▶ About this task:
Copy out each line below verbatim, skipping any picture.

^^^^^^^^

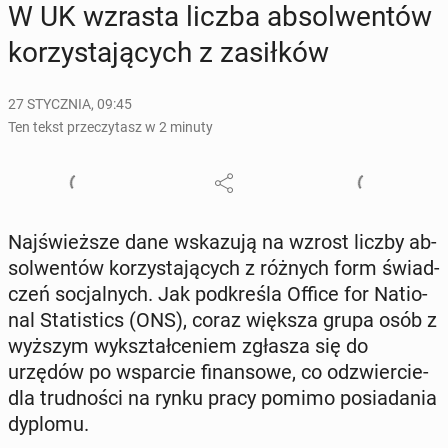
W UK wzrasta liczba ab­sol­wen­tów
ko­rzy­sta­ją­cych z za­sił­ków
27 STYCZNIA, 09:45
Ten tekst przeczytasz w 2 minuty
Naj­śwież­sze dane wska­zu­ją na wzrost liczby ab­
sol­wen­tów ko­rzy­sta­ją­cych z różnych form świad­
czeń so­cjal­nych. Jak pod­kre­śla Office for Na­tio­
nal Sta­ti­stics (ONS), coraz większa grupa osób z
wyższym wy­kształ­ce­niem zgłasza się do
urzędów po wspar­cie fi­nan­so­we, co od­zwier­cie­
dla trud­no­ści na rynku pracy pomimo po­sia­da­nia
dyplomu.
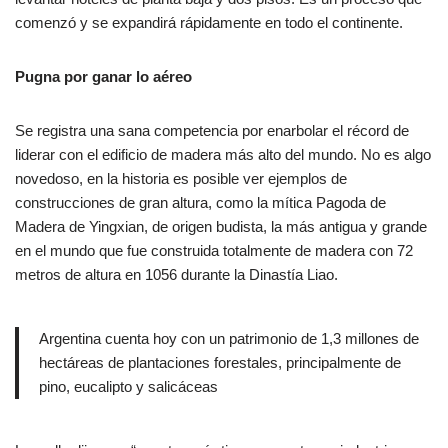
comenzó y se expandirá rápidamente en todo el continente.
Pugna por ganar lo aéreo
Se registra una sana competencia por enarbolar el récord de
liderar con el edificio de madera más alto del mundo. No es algo
novedoso, en la historia es posible ver ejemplos de
construcciones de gran altura, como la mítica Pagoda de
Madera de Yingxian, de origen budista, la más antigua y grande
en el mundo que fue construida totalmente de madera con 72
metros de altura en 1056 durante la Dinastía Liao.
Argentina cuenta hoy con un patrimonio de 1,3 millones de
hectáreas de plantaciones forestales, principalmente de
pino, eucalipto y salicáceas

^^^^^^^^

▶ Completed task:
W UK wzrasta liczba ab­sol­wen­tów
ko­rzy­sta­ją­cych z za­sił­ków
27 STYCZNIA, 09:45
Ten tekst przeczytasz w 2 minuty
Naj­śwież­sze dane wska­zu­ją na wzrost liczby ab­
sol­wen­tów ko­rzy­sta­ją­cych z różnych form świad­
czeń so­cjal­nych. Jak pod­kre­śla Office for Na­tio­
nal Sta­ti­stics (ONS), coraz większa grupa osób z
wyższym wy­kształ­ce­niem zgłasza się do
urzędów po wspar­cie fi­nan­so­we, co od­zwier­cie­
dla trud­no­ści na rynku pracy pomimo po­sia­da­nia
dyplomu.
comenzó y se expandirá rápidamente en todo el continente.
Pugna por ganar lo aéreo
Se registra una sana competencia por enarbolar el récord de
liderar con el edificio de madera más alto del mundo. No es algo
novedoso, en la historia es posible ver ejemplos de
construcciones de gran altura, como la mítica Pagoda de
Madera de Yingxian, de origen budista, la más antigua y grande
en el mundo que fue construida totalmente de madera con 72
metros de altura en 1056 durante la Dinastía Liao.
Argentina cuenta hoy con un patrimonio de 1,3 millones de
hectáreas de plantaciones forestales, principalmente de
pino, eucalipto y salicáceas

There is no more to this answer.